"Açın lan siktiğimin yolunu."
"Yarrak başı gibi dikilseydiniz ya bir dünya it mahalleye girerken !"
"Sizin ben yedi ceddinizi sikeyim anca elde tespih racon kesin koduğumun iş bilmez kolpaları. Paşalarımın kılına zarar gelsin,sizi de sorumlu tutarım."
Kahraman kükrercesine mahallenin girişindeki gençleri savuşutururken, yaklaşık on beş kişilik grup çil yavrusu gibi kaçışmaya başlamıştı. Kahraman Alpay'ın elini sıkı sıkı tutarken bir öpücük kondurdu.
"Döneceğim yavrum,sen sağa salim geç otur ben döneceğim. " dedi sevdiğinin ellerini derince koklayıp,iç geçirirken.
"Kahraman, ben de geleyim nolursun. " dedi Alpay sıkıntıyla.
Kahraman onu dinlemeden torpido gözündeki silahı alarak indi arabadan. Kemerine doğru sıkıştırdığı metal kabzalı aletle beraber Ozan'ın yanına ilerlerken,Koray Abi'nin mekanı önüne topladı herkesi.
Alpay arabada huzursuzca kıpırdanırken bir yandan sevdiğinin bir yandan kardeşlerinin tehlikede olması nedeniyle yutkunmakta zorlanıyordu.
Kelebek etkisi gibiydi,yaptığınız en ufak bir hareketin bir sonucu vardı. Teoriler birbirine gebeydi ve cevapsız soruları doğuruyordu. Ellerinde kanatmadık tırnak eti bırakmazken gözünden süzülen yaşları sildi.
Sevdiğinin sesi yankılanıyordu mekanda.
"Mahallenin girişini kapatın,mahallenin çıkışını ve anayol üzerini kapatın.
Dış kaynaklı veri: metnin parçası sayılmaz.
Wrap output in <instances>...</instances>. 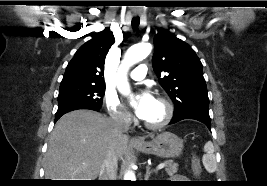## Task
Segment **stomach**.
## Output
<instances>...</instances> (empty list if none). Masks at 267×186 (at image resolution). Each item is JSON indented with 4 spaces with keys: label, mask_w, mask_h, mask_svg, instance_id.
I'll return each mask as SVG.
<instances>
[{
    "label": "stomach",
    "mask_w": 267,
    "mask_h": 186,
    "mask_svg": "<svg viewBox=\"0 0 267 186\" xmlns=\"http://www.w3.org/2000/svg\"><path fill=\"white\" fill-rule=\"evenodd\" d=\"M136 148L145 154H153L163 158L178 157L183 150V141L171 132H162L151 140L136 145Z\"/></svg>",
    "instance_id": "0dacf381"
}]
</instances>
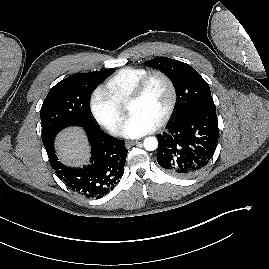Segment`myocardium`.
<instances>
[{
  "label": "myocardium",
  "instance_id": "1",
  "mask_svg": "<svg viewBox=\"0 0 269 269\" xmlns=\"http://www.w3.org/2000/svg\"><path fill=\"white\" fill-rule=\"evenodd\" d=\"M156 77H159L166 82V84L169 88V92H170V100H169V104L167 106V109L164 112L161 119L157 123V127H161L169 121L170 117L172 116V114L175 110V107L177 104V99H178L176 85H175L173 79L168 74H166L165 72L160 71V70H154V71L148 72L145 76H143L139 80V82L137 83V85L133 89V91L128 99V105L131 104L132 102L140 100L144 96L150 82Z\"/></svg>",
  "mask_w": 269,
  "mask_h": 269
}]
</instances>
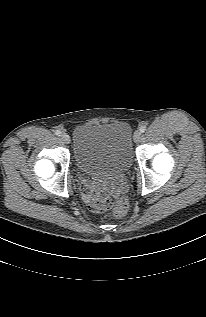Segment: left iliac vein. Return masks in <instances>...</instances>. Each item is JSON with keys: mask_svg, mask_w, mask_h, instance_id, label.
<instances>
[{"mask_svg": "<svg viewBox=\"0 0 206 317\" xmlns=\"http://www.w3.org/2000/svg\"><path fill=\"white\" fill-rule=\"evenodd\" d=\"M141 138V132L140 131H136L134 133V136H133V139H134V142H138Z\"/></svg>", "mask_w": 206, "mask_h": 317, "instance_id": "1", "label": "left iliac vein"}]
</instances>
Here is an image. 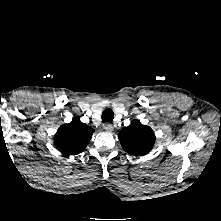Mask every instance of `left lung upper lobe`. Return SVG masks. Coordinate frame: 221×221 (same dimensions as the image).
Returning <instances> with one entry per match:
<instances>
[{
	"instance_id": "left-lung-upper-lobe-1",
	"label": "left lung upper lobe",
	"mask_w": 221,
	"mask_h": 221,
	"mask_svg": "<svg viewBox=\"0 0 221 221\" xmlns=\"http://www.w3.org/2000/svg\"><path fill=\"white\" fill-rule=\"evenodd\" d=\"M119 140L123 149L129 154L143 156L150 152L155 142V134L148 126L133 120L128 127L119 133Z\"/></svg>"
}]
</instances>
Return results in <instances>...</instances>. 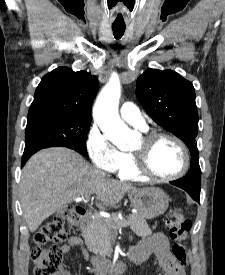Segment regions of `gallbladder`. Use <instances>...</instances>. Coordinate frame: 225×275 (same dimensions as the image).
Wrapping results in <instances>:
<instances>
[{
    "label": "gallbladder",
    "instance_id": "1",
    "mask_svg": "<svg viewBox=\"0 0 225 275\" xmlns=\"http://www.w3.org/2000/svg\"><path fill=\"white\" fill-rule=\"evenodd\" d=\"M63 211H64V208L59 209V210L57 211V213H63Z\"/></svg>",
    "mask_w": 225,
    "mask_h": 275
}]
</instances>
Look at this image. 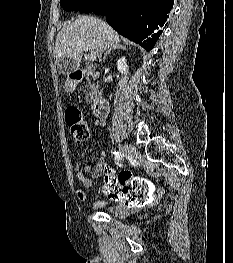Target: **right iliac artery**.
Masks as SVG:
<instances>
[{"instance_id":"right-iliac-artery-1","label":"right iliac artery","mask_w":233,"mask_h":263,"mask_svg":"<svg viewBox=\"0 0 233 263\" xmlns=\"http://www.w3.org/2000/svg\"><path fill=\"white\" fill-rule=\"evenodd\" d=\"M124 153L122 152H115V159L121 161L124 158Z\"/></svg>"}]
</instances>
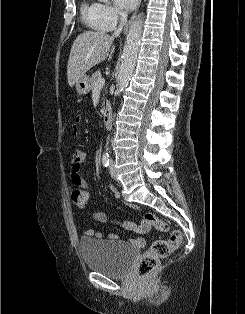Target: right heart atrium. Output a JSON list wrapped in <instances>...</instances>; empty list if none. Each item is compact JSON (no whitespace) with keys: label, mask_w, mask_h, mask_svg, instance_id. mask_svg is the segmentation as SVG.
<instances>
[{"label":"right heart atrium","mask_w":245,"mask_h":314,"mask_svg":"<svg viewBox=\"0 0 245 314\" xmlns=\"http://www.w3.org/2000/svg\"><path fill=\"white\" fill-rule=\"evenodd\" d=\"M97 9V26L102 31H111L120 22L122 14L112 5L96 4Z\"/></svg>","instance_id":"right-heart-atrium-1"}]
</instances>
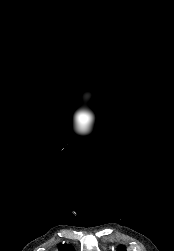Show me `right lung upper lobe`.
<instances>
[{
    "instance_id": "obj_1",
    "label": "right lung upper lobe",
    "mask_w": 174,
    "mask_h": 251,
    "mask_svg": "<svg viewBox=\"0 0 174 251\" xmlns=\"http://www.w3.org/2000/svg\"><path fill=\"white\" fill-rule=\"evenodd\" d=\"M58 247H59L60 251H74V249L72 248L71 245H67V244L62 245V244H60Z\"/></svg>"
}]
</instances>
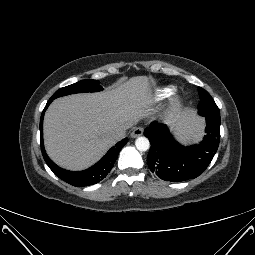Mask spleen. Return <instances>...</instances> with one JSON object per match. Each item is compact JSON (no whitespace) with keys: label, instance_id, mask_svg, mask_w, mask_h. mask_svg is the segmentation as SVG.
Listing matches in <instances>:
<instances>
[{"label":"spleen","instance_id":"3e777b00","mask_svg":"<svg viewBox=\"0 0 255 255\" xmlns=\"http://www.w3.org/2000/svg\"><path fill=\"white\" fill-rule=\"evenodd\" d=\"M201 130V123L199 120V123L192 129V131L188 134L189 138H199L201 136L200 133Z\"/></svg>","mask_w":255,"mask_h":255}]
</instances>
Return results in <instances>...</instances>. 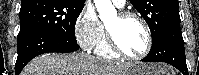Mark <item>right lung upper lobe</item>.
Instances as JSON below:
<instances>
[{
    "mask_svg": "<svg viewBox=\"0 0 199 75\" xmlns=\"http://www.w3.org/2000/svg\"><path fill=\"white\" fill-rule=\"evenodd\" d=\"M37 1H43V0H22L21 4L28 3V2H37ZM71 3H78V4H84L85 0H63Z\"/></svg>",
    "mask_w": 199,
    "mask_h": 75,
    "instance_id": "obj_1",
    "label": "right lung upper lobe"
}]
</instances>
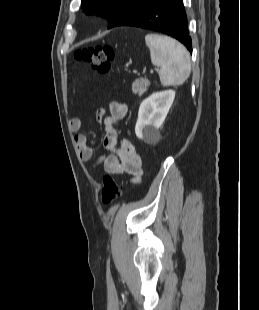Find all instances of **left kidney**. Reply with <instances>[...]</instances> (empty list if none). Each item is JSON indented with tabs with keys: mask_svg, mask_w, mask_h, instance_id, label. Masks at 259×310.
<instances>
[{
	"mask_svg": "<svg viewBox=\"0 0 259 310\" xmlns=\"http://www.w3.org/2000/svg\"><path fill=\"white\" fill-rule=\"evenodd\" d=\"M174 98V90H165L153 93L142 101L135 126V134L139 139L149 141L158 136L157 132L164 123Z\"/></svg>",
	"mask_w": 259,
	"mask_h": 310,
	"instance_id": "5707ae66",
	"label": "left kidney"
}]
</instances>
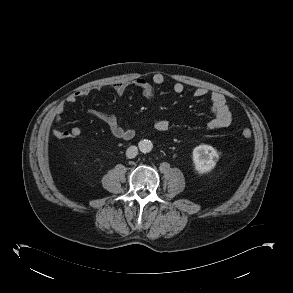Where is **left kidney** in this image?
<instances>
[{
    "label": "left kidney",
    "mask_w": 293,
    "mask_h": 293,
    "mask_svg": "<svg viewBox=\"0 0 293 293\" xmlns=\"http://www.w3.org/2000/svg\"><path fill=\"white\" fill-rule=\"evenodd\" d=\"M219 159L218 152L210 145H199L193 149V162L198 173L204 174L214 169Z\"/></svg>",
    "instance_id": "obj_1"
}]
</instances>
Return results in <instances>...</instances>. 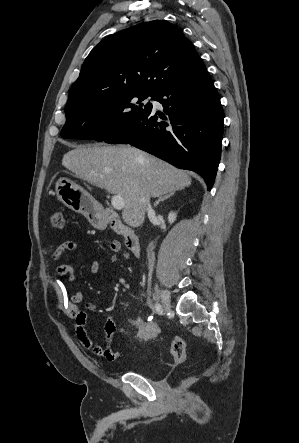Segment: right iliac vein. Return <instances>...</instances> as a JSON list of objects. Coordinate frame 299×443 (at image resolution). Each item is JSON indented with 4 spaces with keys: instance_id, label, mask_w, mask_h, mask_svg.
<instances>
[{
    "instance_id": "1",
    "label": "right iliac vein",
    "mask_w": 299,
    "mask_h": 443,
    "mask_svg": "<svg viewBox=\"0 0 299 443\" xmlns=\"http://www.w3.org/2000/svg\"><path fill=\"white\" fill-rule=\"evenodd\" d=\"M160 294H161V303H162L163 309L165 311L170 310L171 300H170L169 292L166 289H161Z\"/></svg>"
}]
</instances>
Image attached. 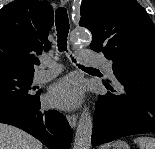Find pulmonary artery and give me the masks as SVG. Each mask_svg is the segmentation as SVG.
Segmentation results:
<instances>
[{
  "label": "pulmonary artery",
  "instance_id": "pulmonary-artery-1",
  "mask_svg": "<svg viewBox=\"0 0 155 149\" xmlns=\"http://www.w3.org/2000/svg\"><path fill=\"white\" fill-rule=\"evenodd\" d=\"M79 59L80 63L84 65L101 66L108 74L114 77L111 62L95 52L90 50H81L79 53ZM41 60L45 68L37 71L34 76L35 81L39 83L51 80L61 71L60 65L53 62L50 58L43 57Z\"/></svg>",
  "mask_w": 155,
  "mask_h": 149
}]
</instances>
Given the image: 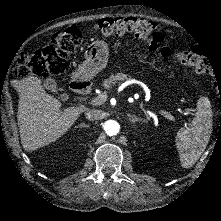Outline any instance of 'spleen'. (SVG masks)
I'll return each mask as SVG.
<instances>
[{"instance_id":"obj_1","label":"spleen","mask_w":221,"mask_h":221,"mask_svg":"<svg viewBox=\"0 0 221 221\" xmlns=\"http://www.w3.org/2000/svg\"><path fill=\"white\" fill-rule=\"evenodd\" d=\"M212 110L207 98L197 103V112L188 128H180L176 146L183 168L192 167L205 151L212 133Z\"/></svg>"}]
</instances>
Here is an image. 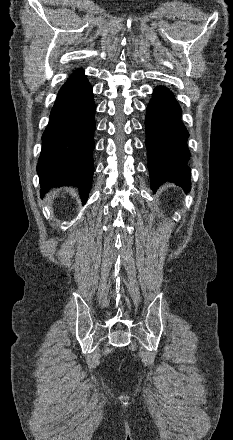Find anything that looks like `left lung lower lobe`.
<instances>
[{"instance_id": "left-lung-lower-lobe-1", "label": "left lung lower lobe", "mask_w": 233, "mask_h": 440, "mask_svg": "<svg viewBox=\"0 0 233 440\" xmlns=\"http://www.w3.org/2000/svg\"><path fill=\"white\" fill-rule=\"evenodd\" d=\"M181 108L172 92L159 86L147 106L145 128L151 188L170 181L190 190L189 133L181 122Z\"/></svg>"}]
</instances>
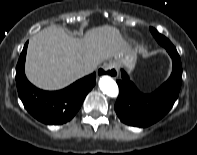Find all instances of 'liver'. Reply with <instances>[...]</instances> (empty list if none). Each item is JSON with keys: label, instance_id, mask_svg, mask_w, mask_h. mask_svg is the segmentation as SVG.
<instances>
[{"label": "liver", "instance_id": "obj_1", "mask_svg": "<svg viewBox=\"0 0 197 155\" xmlns=\"http://www.w3.org/2000/svg\"><path fill=\"white\" fill-rule=\"evenodd\" d=\"M126 50V42L113 26L93 28L79 39L53 25L29 40L25 72L39 88L61 89L83 77L84 66L97 67L108 58H121Z\"/></svg>", "mask_w": 197, "mask_h": 155}]
</instances>
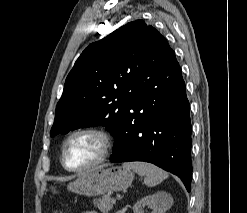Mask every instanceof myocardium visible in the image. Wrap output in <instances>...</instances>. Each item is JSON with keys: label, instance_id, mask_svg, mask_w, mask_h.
<instances>
[{"label": "myocardium", "instance_id": "obj_1", "mask_svg": "<svg viewBox=\"0 0 247 213\" xmlns=\"http://www.w3.org/2000/svg\"><path fill=\"white\" fill-rule=\"evenodd\" d=\"M81 134H91V135L98 137L101 141L102 149H101L99 156L92 163L86 166L80 167V168H71L67 165L65 161L66 147L72 138H74L77 135H81ZM113 146H114L113 137L107 130L103 128H98V127L79 128L69 133L67 137L65 138L62 144V147H61L60 161H61L62 166L69 172H73V173L86 172L104 163L110 156Z\"/></svg>", "mask_w": 247, "mask_h": 213}]
</instances>
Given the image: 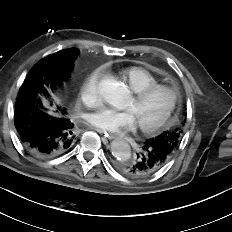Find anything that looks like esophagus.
<instances>
[{"label": "esophagus", "instance_id": "1", "mask_svg": "<svg viewBox=\"0 0 232 232\" xmlns=\"http://www.w3.org/2000/svg\"><path fill=\"white\" fill-rule=\"evenodd\" d=\"M95 131H97L99 134L103 135L104 138H107L109 140L111 139H114L115 138V135L111 134V133H108L106 131H103L101 129H98V128H93Z\"/></svg>", "mask_w": 232, "mask_h": 232}]
</instances>
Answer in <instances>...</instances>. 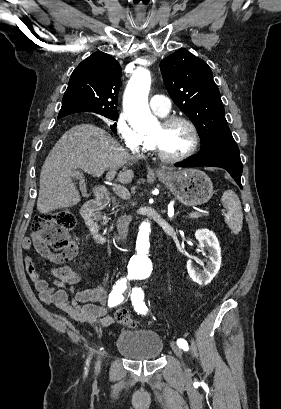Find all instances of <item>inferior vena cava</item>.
Segmentation results:
<instances>
[{
	"label": "inferior vena cava",
	"mask_w": 281,
	"mask_h": 409,
	"mask_svg": "<svg viewBox=\"0 0 281 409\" xmlns=\"http://www.w3.org/2000/svg\"><path fill=\"white\" fill-rule=\"evenodd\" d=\"M131 219L130 217H120L117 221V231L121 239H126L128 235V227Z\"/></svg>",
	"instance_id": "1"
}]
</instances>
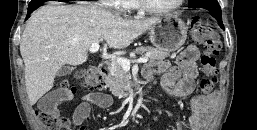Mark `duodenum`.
<instances>
[{
  "mask_svg": "<svg viewBox=\"0 0 257 130\" xmlns=\"http://www.w3.org/2000/svg\"><path fill=\"white\" fill-rule=\"evenodd\" d=\"M99 74L101 75V77L105 78L109 75L110 73V65L107 62H104L102 64L99 65Z\"/></svg>",
  "mask_w": 257,
  "mask_h": 130,
  "instance_id": "obj_1",
  "label": "duodenum"
}]
</instances>
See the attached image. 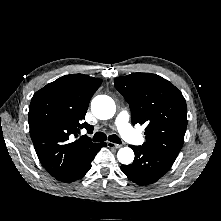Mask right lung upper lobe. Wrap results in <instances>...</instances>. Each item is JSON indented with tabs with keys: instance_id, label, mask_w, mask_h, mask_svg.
Here are the masks:
<instances>
[{
	"instance_id": "cb5924a9",
	"label": "right lung upper lobe",
	"mask_w": 221,
	"mask_h": 221,
	"mask_svg": "<svg viewBox=\"0 0 221 221\" xmlns=\"http://www.w3.org/2000/svg\"><path fill=\"white\" fill-rule=\"evenodd\" d=\"M102 80L84 74L60 77L37 91L29 108L30 135L37 156L51 175L79 162L98 144L78 137L91 97Z\"/></svg>"
}]
</instances>
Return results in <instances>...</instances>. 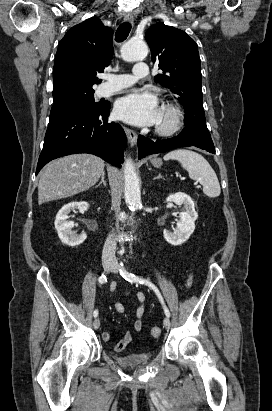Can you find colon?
<instances>
[{
  "instance_id": "colon-1",
  "label": "colon",
  "mask_w": 272,
  "mask_h": 411,
  "mask_svg": "<svg viewBox=\"0 0 272 411\" xmlns=\"http://www.w3.org/2000/svg\"><path fill=\"white\" fill-rule=\"evenodd\" d=\"M192 278L190 277L188 280V286L191 285ZM162 330L160 327H153L150 331V335L152 338L157 339L161 336Z\"/></svg>"
}]
</instances>
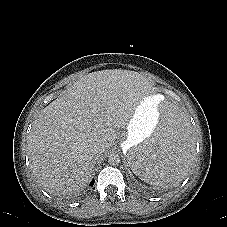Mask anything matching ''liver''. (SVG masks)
Segmentation results:
<instances>
[{"label": "liver", "instance_id": "6515ba94", "mask_svg": "<svg viewBox=\"0 0 227 227\" xmlns=\"http://www.w3.org/2000/svg\"><path fill=\"white\" fill-rule=\"evenodd\" d=\"M144 84V77L133 71L92 72L41 111L28 150L32 172L46 191L74 195L89 184L98 158L115 143L117 131L127 126L145 96ZM98 144H105L104 151L96 153Z\"/></svg>", "mask_w": 227, "mask_h": 227}]
</instances>
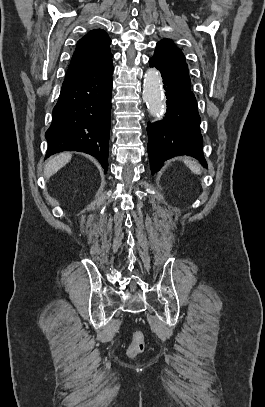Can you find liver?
<instances>
[{"mask_svg":"<svg viewBox=\"0 0 265 407\" xmlns=\"http://www.w3.org/2000/svg\"><path fill=\"white\" fill-rule=\"evenodd\" d=\"M71 157V153H60L49 159L44 168L45 178L49 179L58 170L64 167L71 160Z\"/></svg>","mask_w":265,"mask_h":407,"instance_id":"1","label":"liver"}]
</instances>
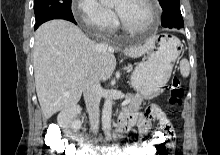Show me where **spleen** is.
<instances>
[{
	"label": "spleen",
	"mask_w": 220,
	"mask_h": 155,
	"mask_svg": "<svg viewBox=\"0 0 220 155\" xmlns=\"http://www.w3.org/2000/svg\"><path fill=\"white\" fill-rule=\"evenodd\" d=\"M180 73L184 78L189 76L190 65L188 60L185 58L180 61Z\"/></svg>",
	"instance_id": "obj_1"
}]
</instances>
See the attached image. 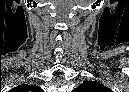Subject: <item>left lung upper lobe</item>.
I'll use <instances>...</instances> for the list:
<instances>
[{
    "label": "left lung upper lobe",
    "instance_id": "left-lung-upper-lobe-1",
    "mask_svg": "<svg viewBox=\"0 0 129 92\" xmlns=\"http://www.w3.org/2000/svg\"><path fill=\"white\" fill-rule=\"evenodd\" d=\"M76 92H111V90L98 82H84L77 89Z\"/></svg>",
    "mask_w": 129,
    "mask_h": 92
}]
</instances>
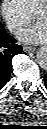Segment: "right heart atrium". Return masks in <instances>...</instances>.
Returning <instances> with one entry per match:
<instances>
[{
  "label": "right heart atrium",
  "mask_w": 47,
  "mask_h": 129,
  "mask_svg": "<svg viewBox=\"0 0 47 129\" xmlns=\"http://www.w3.org/2000/svg\"><path fill=\"white\" fill-rule=\"evenodd\" d=\"M0 8L1 15L12 32L18 31L31 18V13L21 0H2Z\"/></svg>",
  "instance_id": "right-heart-atrium-1"
}]
</instances>
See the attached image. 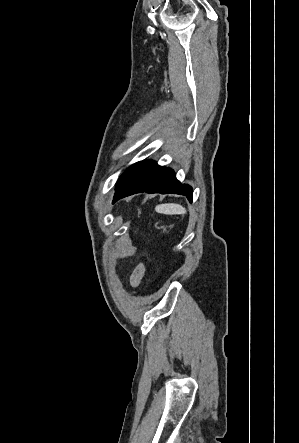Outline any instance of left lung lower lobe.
Instances as JSON below:
<instances>
[{"mask_svg": "<svg viewBox=\"0 0 299 443\" xmlns=\"http://www.w3.org/2000/svg\"><path fill=\"white\" fill-rule=\"evenodd\" d=\"M115 189L113 203L140 192L180 194L186 196L190 202L193 198V191L189 185L181 184L172 169L161 167L154 161L137 163Z\"/></svg>", "mask_w": 299, "mask_h": 443, "instance_id": "1", "label": "left lung lower lobe"}]
</instances>
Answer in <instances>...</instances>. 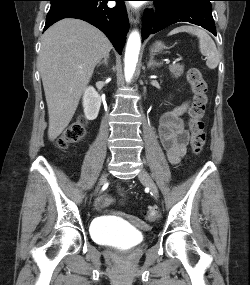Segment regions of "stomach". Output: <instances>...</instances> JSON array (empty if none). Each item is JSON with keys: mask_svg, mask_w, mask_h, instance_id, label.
Listing matches in <instances>:
<instances>
[{"mask_svg": "<svg viewBox=\"0 0 250 285\" xmlns=\"http://www.w3.org/2000/svg\"><path fill=\"white\" fill-rule=\"evenodd\" d=\"M164 48V45L161 42H156L151 48L152 52H160Z\"/></svg>", "mask_w": 250, "mask_h": 285, "instance_id": "stomach-1", "label": "stomach"}]
</instances>
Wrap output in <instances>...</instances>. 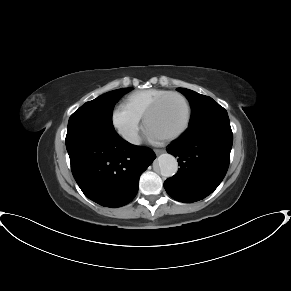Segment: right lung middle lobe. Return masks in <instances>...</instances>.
Returning a JSON list of instances; mask_svg holds the SVG:
<instances>
[{
	"mask_svg": "<svg viewBox=\"0 0 291 291\" xmlns=\"http://www.w3.org/2000/svg\"><path fill=\"white\" fill-rule=\"evenodd\" d=\"M131 89L113 90L86 102L70 116L68 128L73 126H93L114 129L112 124L114 105Z\"/></svg>",
	"mask_w": 291,
	"mask_h": 291,
	"instance_id": "obj_1",
	"label": "right lung middle lobe"
}]
</instances>
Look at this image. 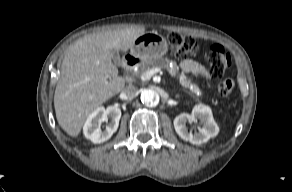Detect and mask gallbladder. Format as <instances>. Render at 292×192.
Returning a JSON list of instances; mask_svg holds the SVG:
<instances>
[{"instance_id": "gallbladder-1", "label": "gallbladder", "mask_w": 292, "mask_h": 192, "mask_svg": "<svg viewBox=\"0 0 292 192\" xmlns=\"http://www.w3.org/2000/svg\"><path fill=\"white\" fill-rule=\"evenodd\" d=\"M112 59H113L115 64H120L121 63V58H120L118 50H116V49L112 50Z\"/></svg>"}]
</instances>
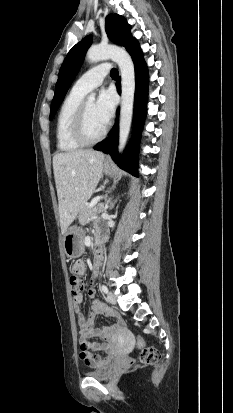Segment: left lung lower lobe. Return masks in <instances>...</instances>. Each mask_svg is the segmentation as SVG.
<instances>
[{"label":"left lung lower lobe","mask_w":233,"mask_h":413,"mask_svg":"<svg viewBox=\"0 0 233 413\" xmlns=\"http://www.w3.org/2000/svg\"><path fill=\"white\" fill-rule=\"evenodd\" d=\"M132 56L136 69V94H135V119L134 136L127 151L118 157V124L111 130L108 139L97 145L94 149L110 154L112 159L124 170L137 176L138 145L140 133L146 114L148 71L139 44L133 46L129 51ZM118 92L120 93V81L117 82Z\"/></svg>","instance_id":"obj_1"}]
</instances>
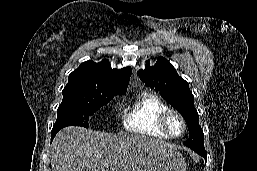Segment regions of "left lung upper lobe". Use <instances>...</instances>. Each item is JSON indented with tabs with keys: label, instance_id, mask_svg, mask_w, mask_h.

Ben halledeceğim. Kaç kişiler bu soktuğumun kalleşleri?" dedi Kahraman.
Alpay onun her zaman kendisine karşı takındığı tavırla anımsıyordu onu ,öfkesini ona yansıtmazdı genelde. Ancak şu pozisyonda onun soğuk kanlı bir azrail misali önüne geleni gözünü kırpmadan indirecek kadar gözü kara bir yapıya sahip olduğunu kazıdı zihnine. Boynundaki ve alnındaki her damar yerinden fışkırıp,beyaz ten üzerinde açık seçik bir biçimde belli olurken seri adımlarla mekandan ayrılmıştı.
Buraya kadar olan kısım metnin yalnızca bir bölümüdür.